Less than an hour after the attack, Israel told Washington its forces had committed a "tragic error" and claimed it had mistaken the Liberty for an ancient Egyptian horse transport. However, the then US secretary of state, Dean Rusk, and Joint Chiefs of Staff head, Admiral Thomas Moorer, insisted the Israeli attack was deliberate and designed to sink the Liberty. Three different reports drawn up by the Central Intelligence Agency said that the then Israeli defence minister, Moshe Dayan, had personally ordered the attack.
However, the White House overrode all such assertions and reports.
The Liberty's surviving crew members were told to remain silent about the attack and were warned that they could be court-martialled if they talked. They were not called to testify in a navy court of inquiry, and the US Congress never convened an investigation of the incident.
McGonagle, captain of the Liberty, was quietly awarded the Medal of Honour for his and his men's heroism, but it was not presented by the president at the White House — as was the custom — but at an obscure ceremony at a naval yard. The graves of the Liberty's crew member's were inscribed "Died in the Eastern Mediterranean" with no reference that they had given their lives in hostile action.
Why did the Israelis attack the ship?
Apart from its desire to involve the American in a war against Egypt, Israel had several other reasons to stage the attack. These included a fear that the US ship was intercepting Israeli military communications that indicated plans to seize and occupy the Golan Heights and also showed that Israeli agents were masquerading over the radio as Arab military commanders, including the late King Hussein of Jordan, and giving misleading instructions to their units.

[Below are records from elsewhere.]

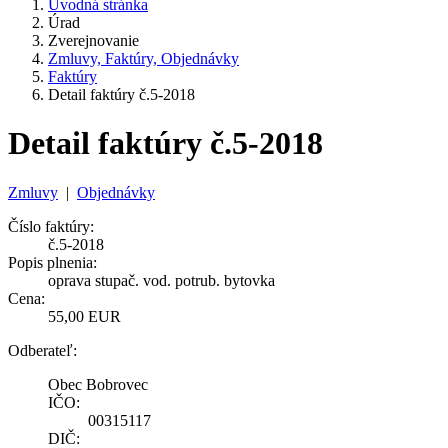
Úvodná stránka
Úrad
Zverejnovanie
Zmluvy, Faktúry, Objednávky
Faktúry
Detail faktúry č.5-2018
Detail faktúry č.5-2018
Zmluvy
|
Objednávky
Číslo faktúry:
č.5-2018
Popis plnenia:
oprava stupač. vod. potrub. bytovka
Cena:
55,00 EUR
Odberateľ:
Obec Bobrovec
IČO:
00315117
DIČ: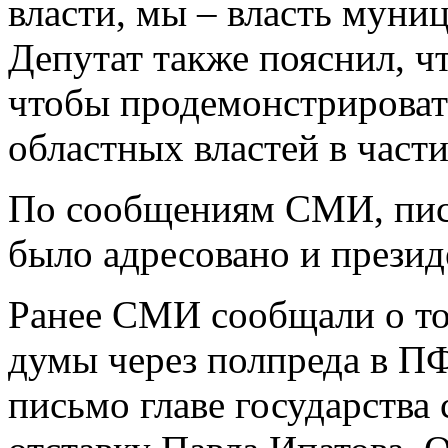
власти, мы – власть муни
Депутат также пояснил, ч
чтобы продемонстрировать
областных властей в част
По сообщениям СМИ, пис
было адресовано и прези
Ранее СМИ сообщали о то
думы через полпреда в П
письмо главе государства 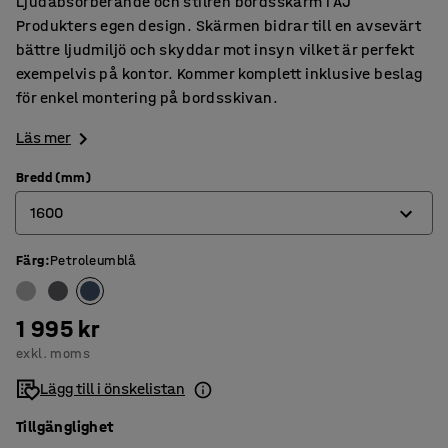
Ljudabsorberande och stilren bordsskärm i AJ
Produkters egen design. Skärmen bidrar till en avsevärt
bättre ljudmiljö och skyddar mot insyn vilket är perfekt
exempelvis på kontor. Kommer komplett inklusive beslag
för enkel montering på bordsskivan.
Läs mer
Bredd (mm)
1600
Färg
:
Petroleumblå
600
800
1 995 kr
1000
exkl. moms
1200
Lägg till i önskelistan
1400
Tillgänglighet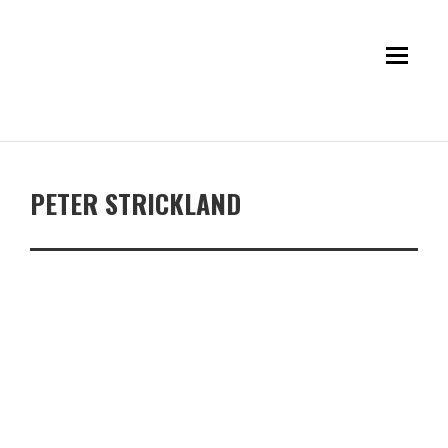
PETER STRICKLAND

Washington had warned Israel not to invade Syria, which had remained inactive while Israel fought Egypt. Israel's offensive against Syria was abruptly postponed when the Liberty appeared off Sinai, but the planned action that led to the seizure of the Golan was carried out once the US ship was put out of action. Israel's claim that Syria had attacked it could have been disproved by the Liberty, which could also have shown that Israel had exploited Arab-Israeli tensions in May-June 1967 to launch a long-planned war to invade and annex the West Bank, Jerusalem, Golan and Sinai.
Why did Washington opted to cover up the incident, which is described as "America's worst shameful secret"?
Some say that Johnson preferred to cover up the attack rather than anger a key constituency and major financial backer of the Democratic Party.
A member of the Johnson White House has said he believed that Johnson offered Jewish liberals unconditional backing of Israel, and a cover-up of the Liberty attack in exchange for the liberals toning down their strident criticism of his policies in the then raging Vietnam War.
But the issue is not dead. Survivors of the Israeli attack are striving to keep the flame alive, and, perhaps, at some point, it might come out without ambiguity that the US administration chose to stand by Israel than its own soldiers. However, the Liberty attack fades in signifiance when seen against what Israel had been doing with the US since then. Today, isn't it clear that the thousands of American soldiers who were killed and maimed in action in Iraq went down fighting a proxyy war for Israel?
And the US administration is continuing to cover up.